### [Assigned task]
Leave out the pictures and restate the rest of the data exactly.

### [Provided information]
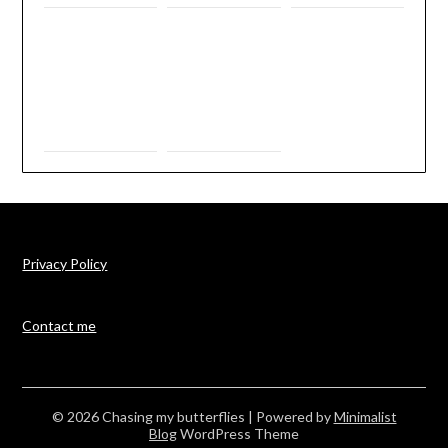
Privacy Policy
Contact me
© 2026 Chasing my butterflies
| Powered by
Minimalist
Blog
WordPress Theme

### [Task response]
Privacy Policy
Contact me
© 2026 Chasing my butterflies
| Powered by
Minimalist
Blog
WordPress Theme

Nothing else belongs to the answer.